● **Work request**: Write down exactly the lines from the one below that has "Лечение похмелья" to the end of the data, both ends included; the pictures should not appear in your copy.

>>

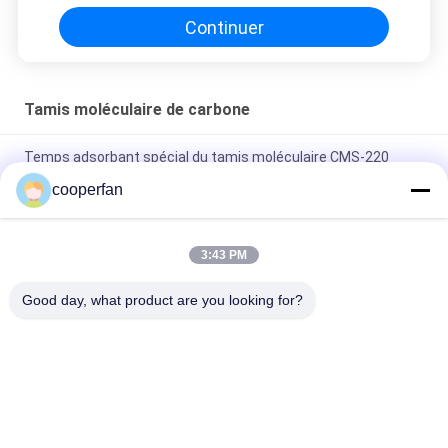
Continuer
Tamis moléculaire de carbone
Temps adsorbant spécial du tamis moléculaire CMS-220
2X50S Adsorprion d'azote
cooperfan
Tamis moléculaire CMS-240 de long carbone de durée de vie
avec la capacité forte d'adsorption
3:43 PM
Production élevée moléculaire du tamis CMS-260 de long de
Good day, what product are you looking for?
bande carbone adsorbant d'oxyde de carbone de l'azote
Catégories populaires
Tous
Adsorbant De 
Déshydratant Du 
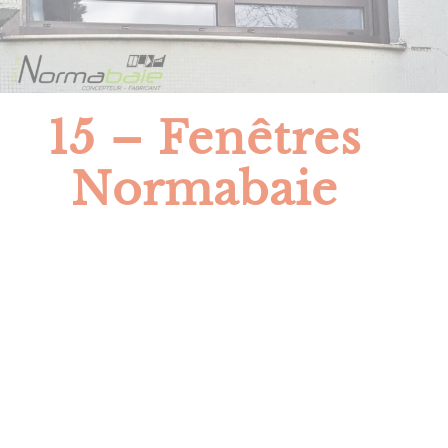
15 – Fenêtres
Normabaie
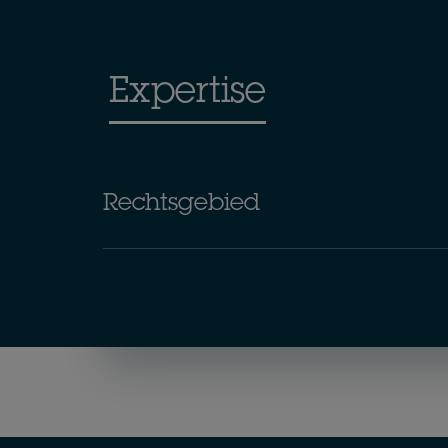
Expertise
Rechtsgebied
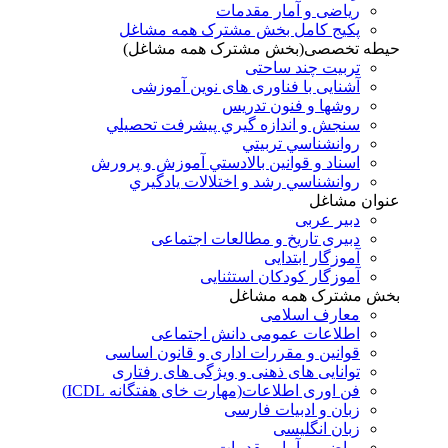
ریاضی و آمار مقدمات
پکیج کامل بخش مشترک همه مشاغل
حیطه تخصصی(بخش مشترک همه مشاغل)
تربیت چند ساحتی
آشنایی با فناوری های نوین آموزشی
روشها و فنون تدريس
سنجش و اندازه گيري پيشرفت تحصيلي
روانشناسي تربيتي
اسناد و قوانين بالادستي آموزش و پرورش
روانشناسي رشد و اختلالات يادگيري
عنوان مشاغل
دبير عربی
دبیری تاریخ و مطالعات اجتماعی
آموزگار ابتدایی
آموزگار کودکان استثنایی
بخش مشترک همه مشاغل
معارف اسلامی
اطلاعات عمومی دانش اجتماعی
قوانین و مقررات اداری و قانون اساسی
توانایی های ذهنی و ویژگی های رفتاری
فن اوری اطلاعات(مهارت خای هفتگانه ICDL)
زبان و ادبیات فارسی
زبان انگلیسی
ریاضی و آمار مقدمات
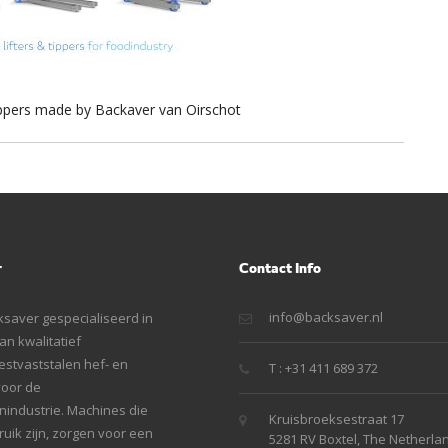
tippers made by Backaver van Oirschot
r
Contact Info
info@backsaver.nl
ksaver gespecialiseerd in
n kwalitatief
stvaststalen hef- en
T : +31 411 689 372
voor de
industrie. Machines die
Kruisbroeksestraat 17
uik zijn, zorgen voor een
5281 RV Boxtel, The Netherla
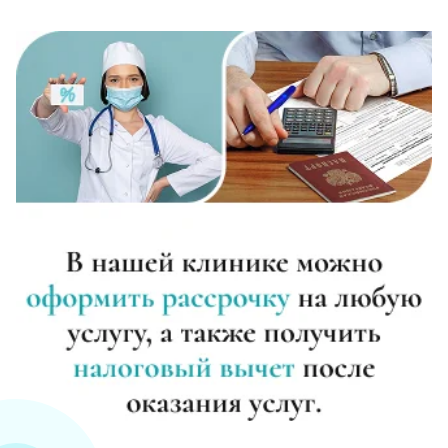
Диагностика алкоголизма
Записаться
от 750 ₽
Лечение похмелья
Записаться
от 1 100 ₽
Экстренное вытрезвление
Записаться
от 1 450 ₽
Прокапаться от алкоголя
Записаться
от 1 450 ₽
Круглосуточный вывод из запоя
Записаться
от 2 500 ₽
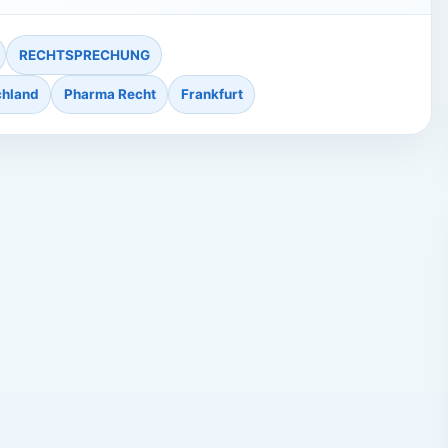
RECHTSPRECHUNG
chland
Pharma Recht
Frankfurt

<<

● **Completed exercise**:
Лечение похмелья
Записаться
от 1 100 ₽
Экстренное вытрезвление
Записаться
от 1 450 ₽
Прокапаться от алкоголя
Записаться
от 1 450 ₽
Круглосуточный вывод из запоя
Записаться
от 2 500 ₽
RECHTSPRECHUNG
chland
Pharma Recht
Frankfurt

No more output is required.